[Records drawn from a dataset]
Start of Block
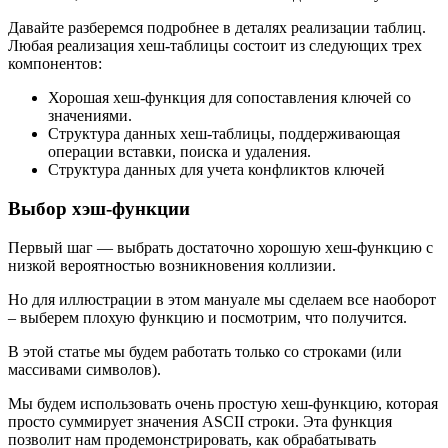
Давайте разберемся подробнее в деталях реализации таблиц.
Любая реализация хеш-таблицы состоит из следующих трех
компонентов:
Хорошая хеш-функция для сопоставления ключей со
значениями.
Структура данных хеш-таблицы, поддерживающая
операции вставки, поиска и удаления.
Структура данных для учета конфликтов ключей
Выбор хэш-функции
Первый шаг — выбрать достаточно хорошую хеш-функцию с
низкой вероятностью возникновения коллизии.
Но для иллюстрации в этом мануале мы сделаем все наоборот
– выберем плохую функцию и посмотрим, что получится.
В этой статье мы будем работать только со строками (или
массивами символов).
Мы будем использовать очень простую хеш-функцию, которая
просто суммирует значения ASCII строки. Эта функция
позволит нам продемонстрировать, как обрабатывать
End of Block
* _WHAT TO PRODUCE_
Transcribe the lines above between the line holding "Структура данных хеш-таблицы, поддерживающая" and the line holding "просто суммирует значения", inclusive, exactly as they stand and with nothing added.

* _SOLUTION FOR THIS EXERCISE_
Структура данных хеш-таблицы, поддерживающая
операции вставки, поиска и удаления.
Структура данных для учета конфликтов ключей
Выбор хэш-функции
Первый шаг — выбрать достаточно хорошую хеш-функцию с
низкой вероятностью возникновения коллизии.
Но для иллюстрации в этом мануале мы сделаем все наоборот
– выберем плохую функцию и посмотрим, что получится.
В этой статье мы будем работать только со строками (или
массивами символов).
Мы будем использовать очень простую хеш-функцию, которая
просто суммирует значения ASCII строки. Эта функция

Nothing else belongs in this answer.